The price for Russian wheat jumped from $268 per tonne to $295 per tonne in August and was set to exceed $300. This is according to the Russian Gazette, a Russian government publication. The report cited Vladimir Petrichenko, general director of the Russian analytical firm ProZerno.
The former forecast by USDA was inadequately optimistic, while the new one is inadequately pessimistic.
Both French and US wheat have already surpassed the $300 mark, Petrichenko added. To some extent, the new round of upward price rally on the global market was associated with a renewed USDA forecast, which lowered the projection of the Russian grain production from 85 million tonnes to 72.5 million tonnes in 2021/22.

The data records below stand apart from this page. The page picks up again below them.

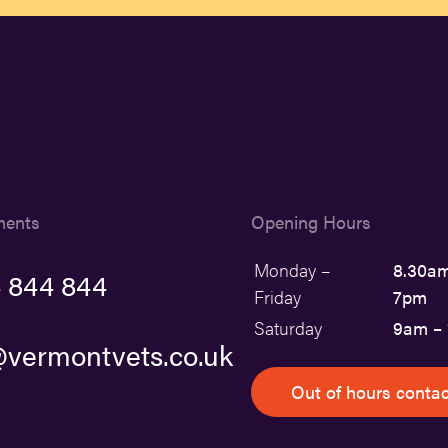
ments
Opening Hours
Monday –
8.30am
 844 844
Friday
7pm
Saturday
9am –
vermontvets.co.uk
Out of hours contac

“The former forecast by USDA was inadequately optimistic, while the new one is inadequately pessimistic,” said Petrichenko. “This only confuses buyers.”
Russia is expected to collect 123 million tonnes of grain, including 77.1 million tonnes of wheat, Petrichenko said. The Russian Agricultural Ministry forecast stands at 127.4 million tonnes of grain and 81 million tonnes of wheat.
In 2020/21, Russia collected 133.5 million tonnes of grain, less than 2 million tonnes below the all-time record of 135.4 million tonnes. As explained by Dmitry Patrushev, the Russian Agricultural Minister, this summer’s unfavourable weather conditions in Central Russia and Volga region were partly compensated by a good harvest in the southern part of the country and Siberia.
Domestic prices for Russian wheat also rose sharply, buoyed by demand from exporters and domestic consumers. Russia started a flat tax on wheat exports in February 2021 and switched to floating duties in June to constrain prices on the domestic market and tame food inflation. The floating duty increased to $31.70 a tonne this week, compared with $30.40 in August.
However, there are signs that the export duty is now working against the Russian government, pushing farmers to save grain, waiting for better terms. Russian grain exporters blame USDA for the current price turbulence.
“In a situation where the price damper took place, farmers and domestic traders began holding back wheat stocks, which can lead to an even greater rise in domestic prices than we saw before the introduction of the damper. This is a very alarming situation: in fact, one publication cancelled out the entire government’s efforts aimed at stabilising the domestic grain market,” said Eduard Zernin, chairman of the Russian Union of Grain Exporters.
Most livestock companies in Russia anticipate a substantial rise in feed prices in the next few months. Expensive feed is believed to hamper the Russian meat industry’s profitability in 2021.